- ASSIGNED TASK: How many lines in the data below contain the word "Search"? State only the number.

- DATA FOR THIS TASK:
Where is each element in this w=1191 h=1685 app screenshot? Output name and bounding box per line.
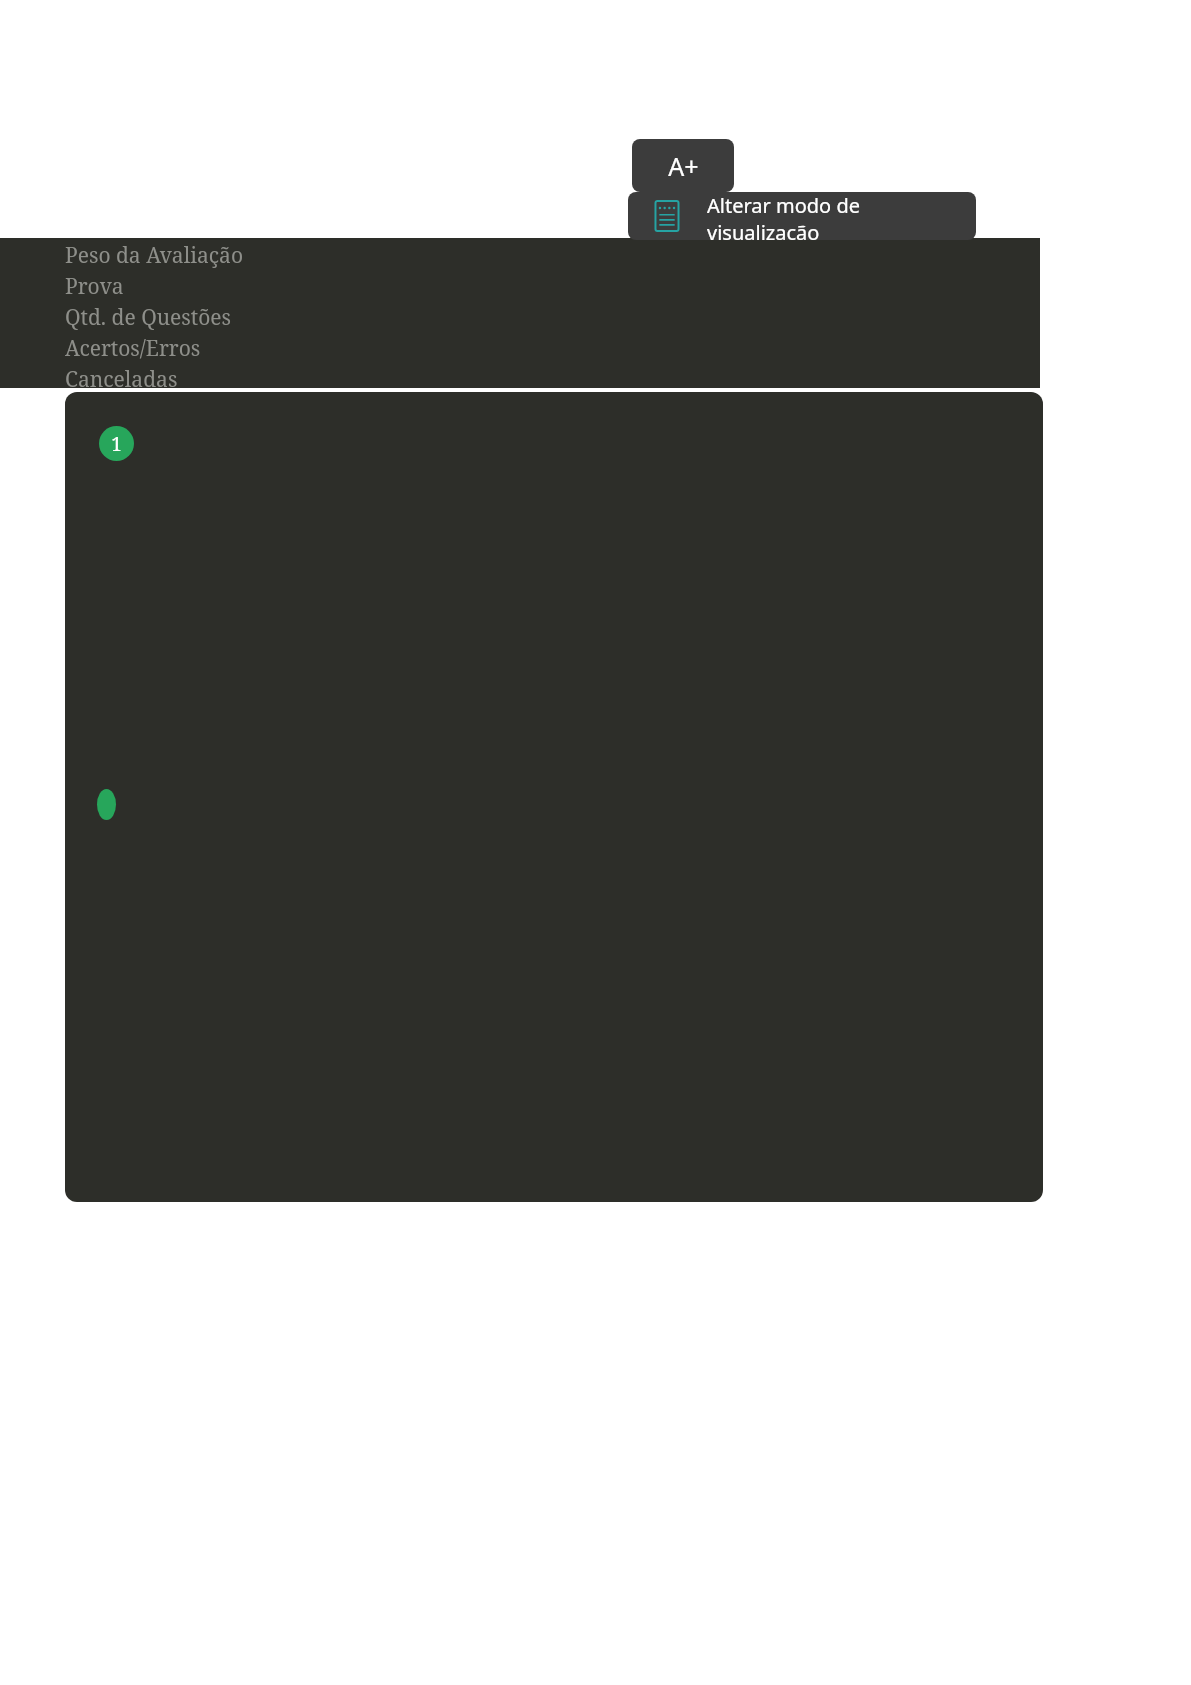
- other: Alterar modo de visualização: [651, 200, 683, 232]
- staticText: Acertos/Erros: [65, 334, 201, 363]
- button[interactable]: 1: [65, 392, 1043, 1202]
- staticText: A+: [668, 149, 699, 183]
- button[interactable]: 1: [99, 426, 134, 461]
- staticText: 1: [111, 431, 122, 457]
- staticText: Alterar modo de visualização: [707, 192, 976, 240]
- staticText: Prova: [65, 272, 124, 301]
- button[interactable]: A+: [632, 139, 734, 192]
- staticText: Canceladas: [65, 365, 178, 389]
- staticText: Qtd. de Questões: [65, 303, 232, 332]
- staticText: Peso da Avaliação: [65, 241, 243, 270]
- button[interactable]: Alterar modo de visualização: [628, 192, 976, 240]
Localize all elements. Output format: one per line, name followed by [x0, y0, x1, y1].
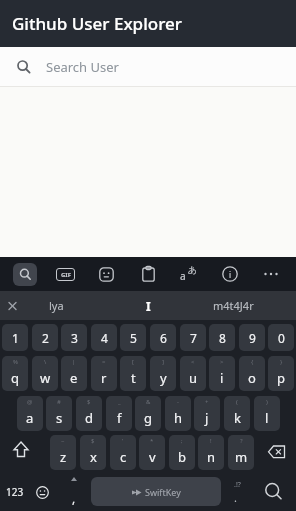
button[interactable]: ' [110, 435, 136, 470]
button[interactable]: } [268, 356, 294, 391]
staticText: h [174, 409, 183, 427]
button[interactable]: ; [169, 435, 195, 470]
button[interactable]: \ [32, 356, 58, 391]
staticText: } [280, 358, 283, 366]
staticText: , [72, 490, 76, 506]
button[interactable]: - [165, 396, 191, 431]
staticText: q [11, 369, 19, 387]
button[interactable]: 123 [2, 478, 28, 506]
button[interactable]: 8 [209, 324, 235, 351]
staticText: & [146, 398, 151, 406]
button[interactable]: SwiftKey [91, 477, 221, 506]
button[interactable]: | [61, 356, 87, 391]
staticText: > [220, 358, 224, 366]
button[interactable]: 0 [268, 324, 294, 351]
staticText: + [205, 398, 209, 406]
button[interactable]: $ [76, 396, 102, 431]
staticText: Github User Explorer [12, 12, 182, 35]
staticText: 7 [190, 330, 197, 346]
staticText: g [144, 409, 152, 427]
button[interactable] [142, 266, 155, 282]
button[interactable] [258, 439, 296, 465]
button[interactable]: 9 [239, 324, 265, 351]
button[interactable]: > [209, 356, 235, 391]
staticText: t [131, 369, 136, 387]
staticText: # [57, 398, 61, 406]
button[interactable]: ? [228, 435, 254, 470]
button[interactable]: # [46, 396, 72, 431]
staticText: 3 [71, 330, 78, 346]
button[interactable]: ] [150, 356, 176, 391]
staticText: lya [49, 298, 64, 313]
staticText: m [235, 448, 248, 466]
button[interactable] [4, 440, 38, 462]
button[interactable]: 1 [2, 324, 28, 351]
staticText: < [191, 358, 195, 366]
staticText: . [234, 490, 237, 505]
staticText: _ [118, 398, 121, 406]
staticText: ( [236, 398, 238, 406]
button[interactable]: a [180, 265, 198, 283]
staticText: r [101, 369, 107, 387]
button[interactable]: ! [198, 435, 224, 470]
staticText: 8 [219, 330, 226, 346]
staticText: SwiftKey [145, 486, 181, 498]
button[interactable]: 3 [61, 324, 87, 351]
button[interactable]: ~ [50, 435, 76, 470]
button[interactable] [258, 476, 290, 508]
staticText: $ [87, 398, 91, 406]
button[interactable]: % [2, 356, 28, 391]
button[interactable]: .!? [224, 477, 246, 507]
button[interactable]: 7 [180, 324, 206, 351]
button[interactable]: ) [254, 396, 280, 431]
button[interactable]: I [118, 291, 178, 320]
button[interactable]: ( [224, 396, 250, 431]
staticText: | [72, 358, 76, 366]
button[interactable] [13, 263, 37, 286]
staticText: w [40, 369, 51, 387]
staticText: $ [91, 437, 95, 445]
button[interactable] [32, 478, 52, 506]
button[interactable]: + [194, 396, 220, 431]
staticText: a [26, 409, 34, 427]
staticText: ~ [61, 437, 65, 445]
staticText: e [70, 369, 78, 387]
button[interactable]: 2 [32, 324, 58, 351]
button[interactable]: GIF [56, 268, 75, 281]
button[interactable]: lya [21, 291, 91, 320]
staticText: ' [122, 437, 124, 445]
button[interactable]: < [180, 356, 206, 391]
button[interactable] [99, 267, 114, 282]
button[interactable]: & [135, 396, 161, 431]
staticText: ? [240, 437, 243, 445]
button[interactable]: Search User [0, 47, 296, 86]
button[interactable] [6, 299, 19, 312]
staticText: 123 [6, 485, 24, 499]
staticText: i [229, 269, 232, 280]
staticText: ) [266, 398, 268, 406]
staticText: * [150, 437, 154, 445]
staticText: m4t4J4r [213, 298, 254, 313]
staticText: c [120, 448, 127, 466]
button[interactable]: * [139, 435, 165, 470]
button[interactable]: { [239, 356, 265, 391]
staticText: n [207, 448, 216, 466]
button[interactable]: , [64, 475, 84, 509]
staticText: { [251, 358, 254, 366]
button[interactable]: i [222, 266, 238, 282]
staticText: % [13, 358, 18, 366]
staticText: x [90, 448, 97, 466]
button[interactable]: [ [120, 356, 146, 391]
button[interactable]: m4t4J4r [193, 291, 273, 320]
button[interactable]: 4 [91, 324, 117, 351]
staticText: d [85, 409, 93, 427]
button[interactable]: $ [80, 435, 106, 470]
staticText: b [178, 448, 186, 466]
button[interactable]: = [91, 356, 117, 391]
button[interactable]: @ [17, 396, 43, 431]
button[interactable]: 6 [150, 324, 176, 351]
staticText: Search User [46, 58, 119, 76]
button[interactable]: 5 [120, 324, 146, 351]
button[interactable]: _ [106, 396, 132, 431]
button[interactable] [263, 272, 279, 276]
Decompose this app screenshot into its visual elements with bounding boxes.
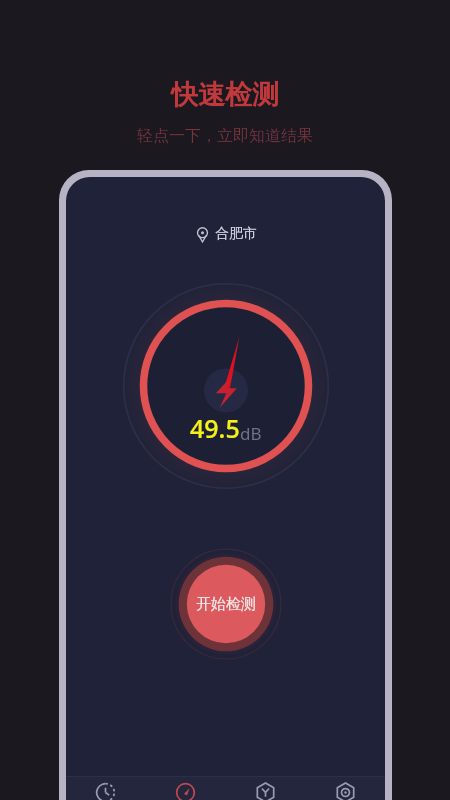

- ANSWER SPACE: 2